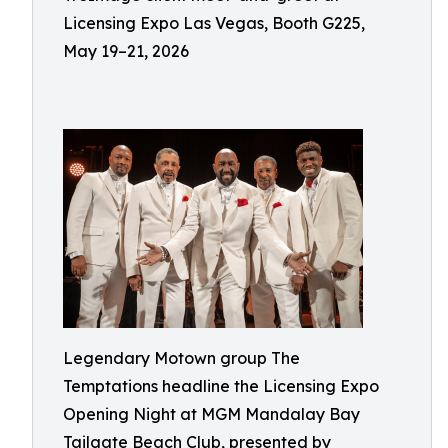
Licensing Expo Las Vegas, Booth G225,
May 19–21, 2026
Legendary Motown group The
Temptations headline the Licensing Expo
Opening Night at MGM Mandalay Bay
Tailgate Beach Club, presented by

==================================================

Begin at the line containing "Opening Night at MGM Mandalay Bay" and reproduce every line through the last one in the records above, exactly.

Opening Night at MGM Mandalay Bay
Tailgate Beach Club, presented by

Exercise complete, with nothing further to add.